Onto another controversial area. Fertility treatment. We decided that we needed to introduce criteria for this service. Which is another way of saying rationing the service. We put a paper to the board with extremely tight criteria. The chief executive had primed the chair about it. She was expected to approve the paper.
But she had been lobbied by some of the local fertility action groups. And – she told me in confidence, and quite a few others as well – that she had been unable to have children back in the days when fertility treatment didn’t happen on the NHS. So when it got to the critical moment at the board meeting – she deferred the decision for consultation with our local groups. Great, another two months of indecision.

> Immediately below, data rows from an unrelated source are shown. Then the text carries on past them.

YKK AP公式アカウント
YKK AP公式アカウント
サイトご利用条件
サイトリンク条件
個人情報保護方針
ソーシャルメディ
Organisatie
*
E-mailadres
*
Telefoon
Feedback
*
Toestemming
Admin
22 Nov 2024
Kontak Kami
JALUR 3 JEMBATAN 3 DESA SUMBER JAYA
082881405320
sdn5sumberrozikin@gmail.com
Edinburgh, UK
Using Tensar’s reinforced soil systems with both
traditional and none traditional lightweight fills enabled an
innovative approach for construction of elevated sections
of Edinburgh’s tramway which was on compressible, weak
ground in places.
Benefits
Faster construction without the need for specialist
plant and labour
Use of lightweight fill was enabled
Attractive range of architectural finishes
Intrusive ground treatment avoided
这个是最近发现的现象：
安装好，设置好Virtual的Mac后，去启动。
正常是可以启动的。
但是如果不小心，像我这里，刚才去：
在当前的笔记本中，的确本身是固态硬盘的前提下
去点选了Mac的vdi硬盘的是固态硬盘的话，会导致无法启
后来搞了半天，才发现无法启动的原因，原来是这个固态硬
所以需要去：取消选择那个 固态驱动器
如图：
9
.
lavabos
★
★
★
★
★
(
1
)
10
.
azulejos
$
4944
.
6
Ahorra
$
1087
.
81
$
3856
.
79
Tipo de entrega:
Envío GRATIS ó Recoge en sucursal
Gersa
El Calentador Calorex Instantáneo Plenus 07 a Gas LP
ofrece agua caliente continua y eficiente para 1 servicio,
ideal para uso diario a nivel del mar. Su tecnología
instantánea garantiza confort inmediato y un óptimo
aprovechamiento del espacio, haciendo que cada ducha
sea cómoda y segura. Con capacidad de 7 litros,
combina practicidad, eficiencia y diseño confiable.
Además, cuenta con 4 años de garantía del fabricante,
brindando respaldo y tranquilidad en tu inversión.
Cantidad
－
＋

The proposal got watered down of course. The age limit went up to nearly 40 (conception is less likely as you get older so treatment for older women was less effective), we had a clause requiring residency in the area for a couple of years, something about a stable relationship, and there was probably something about only three goes at it, or something similar.

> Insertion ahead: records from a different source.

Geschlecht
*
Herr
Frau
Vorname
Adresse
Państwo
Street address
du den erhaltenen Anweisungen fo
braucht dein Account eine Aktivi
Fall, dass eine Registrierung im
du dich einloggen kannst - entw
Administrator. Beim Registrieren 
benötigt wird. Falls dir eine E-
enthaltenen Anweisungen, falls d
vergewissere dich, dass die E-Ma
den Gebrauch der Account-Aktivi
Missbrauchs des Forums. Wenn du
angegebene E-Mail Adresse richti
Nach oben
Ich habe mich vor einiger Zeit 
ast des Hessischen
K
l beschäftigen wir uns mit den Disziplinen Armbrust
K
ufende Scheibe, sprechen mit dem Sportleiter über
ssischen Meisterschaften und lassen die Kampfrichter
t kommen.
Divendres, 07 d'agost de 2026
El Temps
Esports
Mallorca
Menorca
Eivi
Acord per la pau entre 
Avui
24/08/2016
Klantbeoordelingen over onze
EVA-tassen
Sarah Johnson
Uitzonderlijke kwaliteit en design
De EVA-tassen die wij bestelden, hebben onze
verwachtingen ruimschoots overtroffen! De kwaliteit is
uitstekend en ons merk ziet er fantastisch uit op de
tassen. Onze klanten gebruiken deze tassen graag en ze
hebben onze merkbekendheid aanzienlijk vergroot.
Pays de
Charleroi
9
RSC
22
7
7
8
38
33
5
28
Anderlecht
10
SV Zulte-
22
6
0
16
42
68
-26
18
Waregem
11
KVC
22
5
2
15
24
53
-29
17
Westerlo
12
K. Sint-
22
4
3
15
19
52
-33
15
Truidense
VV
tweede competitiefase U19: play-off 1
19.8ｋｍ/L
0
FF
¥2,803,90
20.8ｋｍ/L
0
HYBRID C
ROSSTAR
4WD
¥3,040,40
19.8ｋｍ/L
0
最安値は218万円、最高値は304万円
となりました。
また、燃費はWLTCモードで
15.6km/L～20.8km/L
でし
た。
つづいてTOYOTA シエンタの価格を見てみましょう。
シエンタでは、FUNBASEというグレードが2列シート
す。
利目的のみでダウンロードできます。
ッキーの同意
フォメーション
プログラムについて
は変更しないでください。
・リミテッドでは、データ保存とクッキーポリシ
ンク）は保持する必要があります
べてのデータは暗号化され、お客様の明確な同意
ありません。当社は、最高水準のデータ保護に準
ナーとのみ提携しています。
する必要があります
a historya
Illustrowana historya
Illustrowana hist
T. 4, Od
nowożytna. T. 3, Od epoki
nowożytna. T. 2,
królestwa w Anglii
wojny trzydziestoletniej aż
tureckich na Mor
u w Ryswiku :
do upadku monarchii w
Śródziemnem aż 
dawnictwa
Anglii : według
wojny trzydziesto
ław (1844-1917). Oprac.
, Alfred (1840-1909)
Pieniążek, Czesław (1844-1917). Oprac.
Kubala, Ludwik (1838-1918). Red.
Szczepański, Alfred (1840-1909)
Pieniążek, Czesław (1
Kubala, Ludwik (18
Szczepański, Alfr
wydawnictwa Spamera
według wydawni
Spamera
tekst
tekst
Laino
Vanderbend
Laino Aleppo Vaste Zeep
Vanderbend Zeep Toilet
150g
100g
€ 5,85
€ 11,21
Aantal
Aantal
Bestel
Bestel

Out of those of us who originally discussed it, there was me – the only woman, and some 40 or 50 year-old men, who had children. Not exactly the most empathetic group for infertile women. Yes, we heard about the angst. The emotional trauma for women who couldn’t fulfil their lives by not having a baby. The sheer mental distress of it all and how it affected their relationships. And how wonderful it was for those who did eventually conceive. That’s great. Because in a world of limited resources – you stand up and tell someone who is being deprived a few months of life for an expensive cancer drug that your need for an IVF baby comes first. I couldn’t.
Next up came screening for Down’s Syndrome. But by then I think we had lost the will to ration, and this really was just a long-winded exercise to write down some firm criteria about when and whether pregnant women should have blood tests, ultrasound tests or amniocentesis.

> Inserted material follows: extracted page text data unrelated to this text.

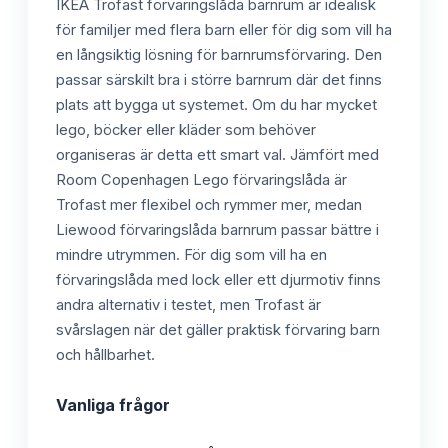
IKEA Trofast förvaringslåda barnrum är idealisk
för familjer med flera barn eller för dig som vill ha
en långsiktig lösning för barnrumsförvaring. Den
passar särskilt bra i större barnrum där det finns
plats att bygga ut systemet. Om du har mycket
lego, böcker eller kläder som behöver
organiseras är detta ett smart val. Jämfört med
Room Copenhagen Lego förvaringslåda är
Trofast mer flexibel och rymmer mer, medan
Liewood förvaringslåda barnrum passar bättre i
mindre utrymmen. För dig som vill ha en
förvaringslåda med lock eller ett djurmotiv finns
andra alternativ i testet, men Trofast är
svårslagen när det gäller praktisk förvaring barn
och hållbarhet.
Vanliga frågor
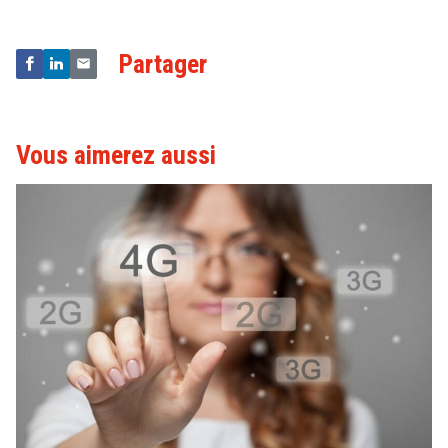
Partager
Vous aimerez aussi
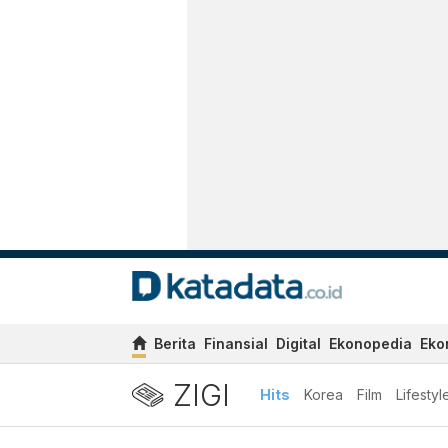
Berita
Finansial
Digital
Ekonopedia
Eko
ZIGI
Hits
Korea
Film
Lifestyl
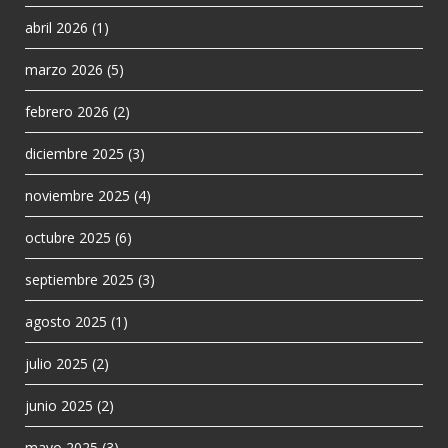
abril 2026
(1)
marzo 2026
(5)
febrero 2026
(2)
diciembre 2025
(3)
noviembre 2025
(4)
octubre 2025
(6)
septiembre 2025
(3)
agosto 2025
(1)
julio 2025
(2)
junio 2025
(2)
mayo 2025
(3)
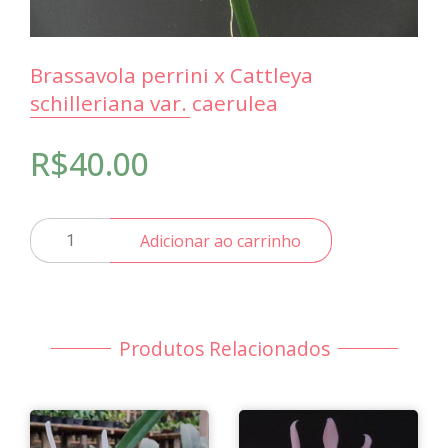
Brassavola perrini x Cattleya
schilleriana var. caerulea
R$
40.00
Brassavola
Adicionar ao carrinho
perrini
x
Cattleya
schilleriana
var.
Produtos Relacionados
caerulea
quantidade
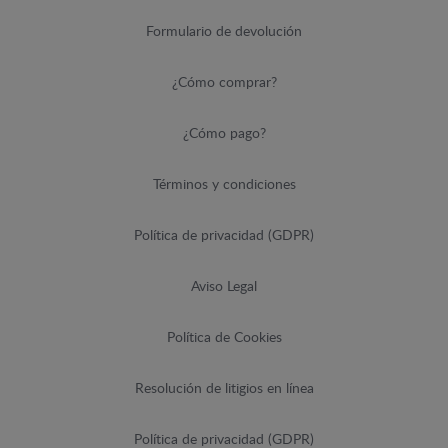
Formulario de devolución
¿Cómo comprar?
¿Cómo pago?
Términos y condiciones
Política de privacidad (GDPR)
Aviso Legal
Política de Cookies
Resolución de litigios en línea
Política de privacidad (GDPR)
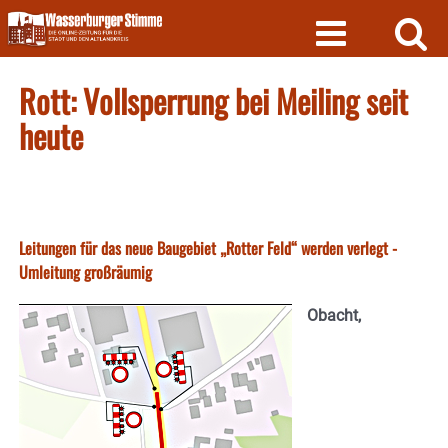
Skip
to
content
Rott: Vollsperrung bei Meiling seit
heute
Leitungen für das neue Baugebiet „Rotter Feld“ werden verlegt -
Umleitung großräumig
Obacht,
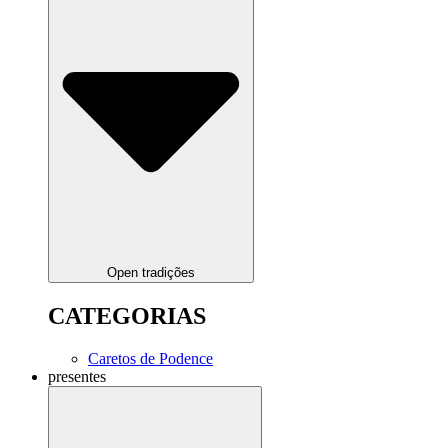
Open tradições
CATEGORIAS
Caretos de Podence
presentes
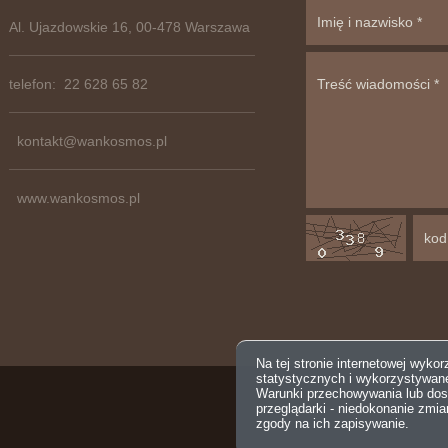
Al. Ujazdowskie 16, 00-478 Warszawa
telefon: 22 628 65 82
kontakt@wankosmos.pl
www.wankosmos.pl
Na tej stronie internetowej wyko
statystycznych i wykorzystywan
Warunki przechowywania lub dos
przeglądarki - niedokonanie zmi
zgody na ich zapisywanie.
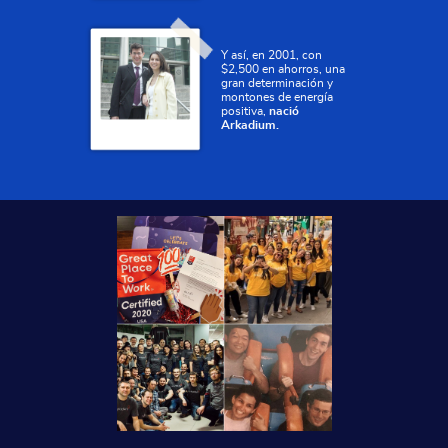
Y así, en 2001, con
$2,500 en ahorros, una
gran determinación y
montones de energía
positiva,
nació
Arkadium.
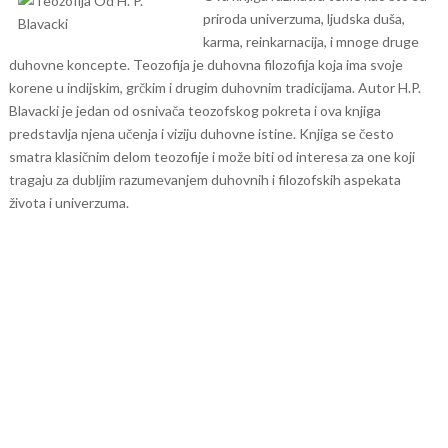
priroda univerzuma, ljudska duša,
karma, reinkarnacija, i mnoge druge
duhovne koncepte. Teozofija je duhovna filozofija koja ima svoje
korene u indijskim, grčkim i drugim duhovnim tradicijama.
Autor H.P.
Blavacki je jedan od osnivača teozofskog pokreta i ova knjiga
predstavlja njena učenja i viziju duhovne istine. Knjiga se često
smatra klasičnim delom teozofije i može biti od interesa za one koji
tragaju za dubljim razumevanjem duhovnih i filozofskih aspekata
života i univerzuma.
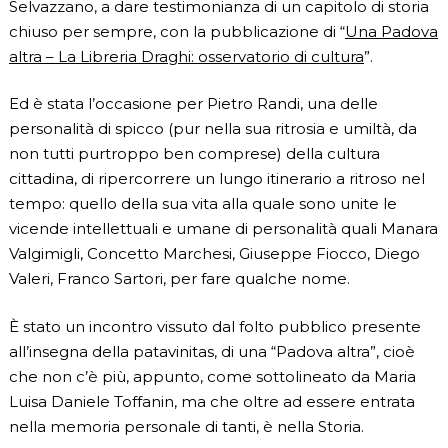
Selvazzano, a dare testimonianza di un capitolo di storia
chiuso per sempre, con la pubblicazione di “
Una Padova
altra – La Libreria Draghi: osservatorio di cultura
”.
Ed è stata l’occasione per Pietro Randi, una delle
personalità di spicco (pur nella sua ritrosia e umiltà, da
non tutti purtroppo ben comprese) della cultura
cittadina, di ripercorrere un lungo itinerario a ritroso nel
tempo: quello della sua vita alla quale sono unite le
vicende intellettuali e umane di personalità quali Manara
Valgimigli, Concetto Marchesi, Giuseppe Fiocco, Diego
Valeri, Franco Sartori, per fare qualche nome.
È stato un incontro vissuto dal folto pubblico presente
all’insegna della patavinitas, di una “Padova altra”, cioè
che non c’è più, appunto, come sottolineato da Maria
Luisa Daniele Toffanin, ma che oltre ad essere entrata
nella memoria personale di tanti, è nella Storia.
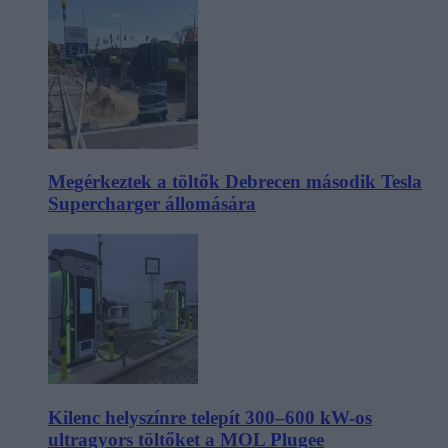
Megérkeztek a töltők Debrecen második Tesla
Supercharger állomására
Kilenc helyszínre telepít 300–600 kW-os
ultragyors töltőket a MOL Plugee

But a few years later, with a change of directors – rationing picked up its lively head again and we decided to hold a public meeting and discuss how to spend our so-called development monies. These were peanuts in the scheme of things as virtually 90% of the budget is already spoken for as soon as it is allocated. Those of us responsible for some of the key services – maternity and child health, elderly services, mental health services, cardiothoracic medicine, and cancer – were asked to present our ‘case’ for investing in our service.
I have to say it was rather a tabloid exercise. Asking people to decide how to spend money based on a few presentations over a couple of hours? I didn’t present my case. I asked a clinical director for cancer services and a breast cancer patient to make the case. I figured they could do a lot better than I could have done. They did. We ‘won’ the debate. Always choose the right people to give the message. And there ends my mixed post on rationing.
In theory it should be based on clinical effectiveness – ie don’t provide services that don’t work. Secondly, don’t provide expensive services that either don’t work or when there is a cheaper and as effective service available.
Most people don’t want to accept, or don’t like the fact that rationing exists. They also don’t want to make the decisions themselves but they sure as hell want to blame those of us who can’t make a health service budget into the bottomless pot of gold at the end of the rainbow.